TASK OBJECTIVE: Output the material exactly, keeping every line intact.

══════════

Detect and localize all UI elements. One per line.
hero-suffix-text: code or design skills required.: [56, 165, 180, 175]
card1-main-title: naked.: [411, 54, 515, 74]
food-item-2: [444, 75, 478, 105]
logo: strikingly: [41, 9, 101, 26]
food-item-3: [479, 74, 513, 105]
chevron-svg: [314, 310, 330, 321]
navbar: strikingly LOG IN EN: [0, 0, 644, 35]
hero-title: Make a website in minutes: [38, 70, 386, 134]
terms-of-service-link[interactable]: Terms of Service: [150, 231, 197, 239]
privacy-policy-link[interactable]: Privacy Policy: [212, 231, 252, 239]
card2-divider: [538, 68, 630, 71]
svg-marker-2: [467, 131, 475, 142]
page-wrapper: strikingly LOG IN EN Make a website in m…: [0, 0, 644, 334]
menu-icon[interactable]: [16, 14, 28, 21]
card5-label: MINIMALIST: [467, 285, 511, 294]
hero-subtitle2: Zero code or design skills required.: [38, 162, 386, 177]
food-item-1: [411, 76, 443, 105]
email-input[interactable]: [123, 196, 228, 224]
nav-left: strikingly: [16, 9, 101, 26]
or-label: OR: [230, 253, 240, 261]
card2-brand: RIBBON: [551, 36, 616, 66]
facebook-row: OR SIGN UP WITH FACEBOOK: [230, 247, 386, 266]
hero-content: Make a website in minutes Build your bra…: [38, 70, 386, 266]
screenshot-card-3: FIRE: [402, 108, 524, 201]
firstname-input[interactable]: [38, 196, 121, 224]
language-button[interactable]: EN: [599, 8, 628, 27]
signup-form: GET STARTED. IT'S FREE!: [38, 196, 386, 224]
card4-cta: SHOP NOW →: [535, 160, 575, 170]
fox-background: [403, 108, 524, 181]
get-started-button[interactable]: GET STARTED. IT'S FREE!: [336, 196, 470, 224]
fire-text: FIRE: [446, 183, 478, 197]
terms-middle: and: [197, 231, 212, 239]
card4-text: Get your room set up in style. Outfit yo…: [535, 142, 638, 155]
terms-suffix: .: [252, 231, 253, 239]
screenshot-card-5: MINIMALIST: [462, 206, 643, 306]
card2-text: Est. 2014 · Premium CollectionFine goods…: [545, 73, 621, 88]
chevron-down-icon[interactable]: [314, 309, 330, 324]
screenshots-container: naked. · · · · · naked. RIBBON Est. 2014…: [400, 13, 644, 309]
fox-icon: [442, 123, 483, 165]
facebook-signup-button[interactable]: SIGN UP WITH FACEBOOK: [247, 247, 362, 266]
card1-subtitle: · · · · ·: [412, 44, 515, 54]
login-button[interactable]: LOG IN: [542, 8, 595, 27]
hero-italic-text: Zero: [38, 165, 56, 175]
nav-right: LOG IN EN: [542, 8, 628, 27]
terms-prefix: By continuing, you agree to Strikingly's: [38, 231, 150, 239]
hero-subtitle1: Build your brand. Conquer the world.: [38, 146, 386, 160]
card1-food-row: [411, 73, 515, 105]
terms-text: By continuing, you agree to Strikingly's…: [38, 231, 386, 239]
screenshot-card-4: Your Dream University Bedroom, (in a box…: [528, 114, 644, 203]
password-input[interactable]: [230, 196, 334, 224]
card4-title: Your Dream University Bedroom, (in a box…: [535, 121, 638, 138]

══════════

RESPONSE TO THE TASK:
Detect and localize all UI elements. One per line.
hero-suffix-text: code or design skills required.: [56, 165, 180, 175]
card1-main-title: naked.: [411, 54, 515, 74]
food-item-2: [444, 75, 478, 105]
logo: strikingly: [41, 9, 101, 26]
food-item-3: [479, 74, 513, 105]
chevron-svg: [314, 310, 330, 321]
navbar: strikingly LOG IN EN: [0, 0, 644, 35]
hero-title: Make a website in minutes: [38, 70, 386, 134]
terms-of-service-link[interactable]: Terms of Service: [150, 231, 197, 239]
privacy-policy-link[interactable]: Privacy Policy: [212, 231, 252, 239]
card2-divider: [538, 68, 630, 71]
svg-marker-2: [467, 131, 475, 142]
page-wrapper: strikingly LOG IN EN Make a website in m…: [0, 0, 644, 334]
menu-icon[interactable]: [16, 14, 28, 21]
card5-label: MINIMALIST: [467, 285, 511, 294]
hero-subtitle2: Zero code or design skills required.: [38, 162, 386, 177]
food-item-1: [411, 76, 443, 105]
email-input[interactable]: [123, 196, 228, 224]
nav-left: strikingly: [16, 9, 101, 26]
or-label: OR: [230, 253, 240, 261]
card2-brand: RIBBON: [551, 36, 616, 66]
facebook-row: OR SIGN UP WITH FACEBOOK: [230, 247, 386, 266]
hero-content: Make a website in minutes Build your bra…: [38, 70, 386, 266]
screenshot-card-3: FIRE: [402, 108, 524, 201]
firstname-input[interactable]: [38, 196, 121, 224]
language-button[interactable]: EN: [599, 8, 628, 27]
signup-form: GET STARTED. IT'S FREE!: [38, 196, 386, 224]
card4-cta: SHOP NOW →: [535, 160, 575, 170]
fox-background: [403, 108, 524, 181]
get-started-button[interactable]: GET STARTED. IT'S FREE!: [336, 196, 470, 224]
fire-text: FIRE: [446, 183, 478, 197]
terms-middle: and: [197, 231, 212, 239]
card4-text: Get your room set up in style. Outfit yo…: [535, 142, 638, 155]
terms-suffix: .: [252, 231, 253, 239]
screenshot-card-5: MINIMALIST: [462, 206, 643, 306]
card2-text: Est. 2014 · Premium CollectionFine goods…: [545, 73, 621, 88]
chevron-down-icon[interactable]: [314, 309, 330, 324]
screenshots-container: naked. · · · · · naked. RIBBON Est. 2014…: [400, 13, 644, 309]
fox-icon: [442, 123, 483, 165]
facebook-signup-button[interactable]: SIGN UP WITH FACEBOOK: [247, 247, 362, 266]
card1-subtitle: · · · · ·: [412, 44, 515, 54]
login-button[interactable]: LOG IN: [542, 8, 595, 27]
hero-italic-text: Zero: [38, 165, 56, 175]
nav-right: LOG IN EN: [542, 8, 628, 27]
terms-prefix: By continuing, you agree to Strikingly's: [38, 231, 150, 239]
hero-subtitle1: Build your brand. Conquer the world.: [38, 146, 386, 160]
card1-food-row: [411, 73, 515, 105]
terms-text: By continuing, you agree to Strikingly's…: [38, 231, 386, 239]
screenshot-card-4: Your Dream University Bedroom, (in a box…: [528, 114, 644, 203]
password-input[interactable]: [230, 196, 334, 224]
card4-title: Your Dream University Bedroom, (in a box…: [535, 121, 638, 138]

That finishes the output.